WHAT IS NEEDED = Repeat all of the records exactly, leaving out the pictures.

PROVIDED DATA =

+ + + + +

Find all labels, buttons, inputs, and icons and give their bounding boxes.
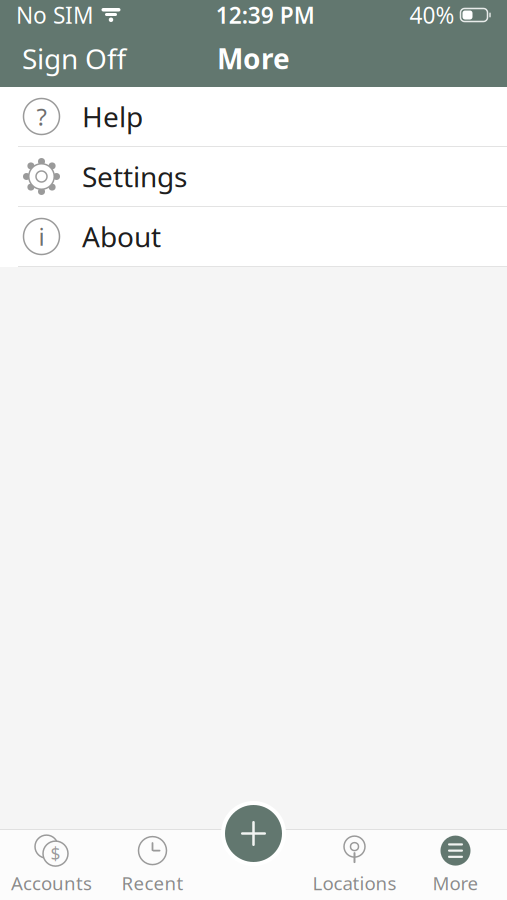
staticText: Accounts	[11, 871, 92, 895]
button[interactable]: Sign Off	[0, 30, 148, 87]
staticText: Recent	[122, 871, 184, 895]
staticText: Settings	[82, 158, 187, 195]
button[interactable]: More	[405, 830, 506, 900]
staticText: About	[82, 218, 161, 255]
staticText: More	[217, 40, 290, 77]
button[interactable]: Add	[221, 801, 286, 866]
staticText: Help	[82, 98, 143, 135]
button[interactable]: $	[1, 830, 102, 900]
staticText: ?	[36, 101, 46, 132]
staticText: 40%	[410, 0, 454, 30]
button[interactable]: ?	[0, 87, 507, 146]
button[interactable]: Recent	[102, 830, 203, 900]
staticText: No SIM	[16, 0, 94, 30]
staticText: More	[432, 871, 478, 895]
staticText: Sign Off	[22, 40, 126, 77]
button[interactable]: Settings	[0, 147, 507, 206]
staticText: 12:39 PM	[216, 0, 315, 30]
button[interactable]: i	[0, 207, 507, 266]
staticText: $	[50, 842, 60, 865]
staticText: i	[38, 221, 44, 252]
staticText: Locations	[312, 871, 396, 895]
button[interactable]: Locations	[304, 830, 405, 900]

+ + + + +

EXERCISE SOLUTION =
Find all labels, buttons, inputs, and icons and give their bounding boxes.
staticText: Accounts	[11, 871, 92, 895]
button[interactable]: Sign Off	[0, 30, 148, 87]
staticText: Recent	[122, 871, 184, 895]
staticText: Settings	[82, 158, 187, 195]
button[interactable]: More	[405, 830, 506, 900]
staticText: About	[82, 218, 161, 255]
staticText: More	[217, 40, 290, 77]
button[interactable]: Add	[221, 801, 286, 866]
staticText: Help	[82, 98, 143, 135]
button[interactable]: $	[1, 830, 102, 900]
staticText: ?	[36, 101, 46, 132]
staticText: 40%	[410, 0, 454, 30]
button[interactable]: ?	[0, 87, 507, 146]
button[interactable]: Recent	[102, 830, 203, 900]
staticText: No SIM	[16, 0, 94, 30]
staticText: More	[432, 871, 478, 895]
staticText: Sign Off	[22, 40, 126, 77]
button[interactable]: Settings	[0, 147, 507, 206]
staticText: 12:39 PM	[216, 0, 315, 30]
button[interactable]: i	[0, 207, 507, 266]
staticText: $	[50, 842, 60, 865]
staticText: i	[38, 221, 44, 252]
staticText: Locations	[312, 871, 396, 895]
button[interactable]: Locations	[304, 830, 405, 900]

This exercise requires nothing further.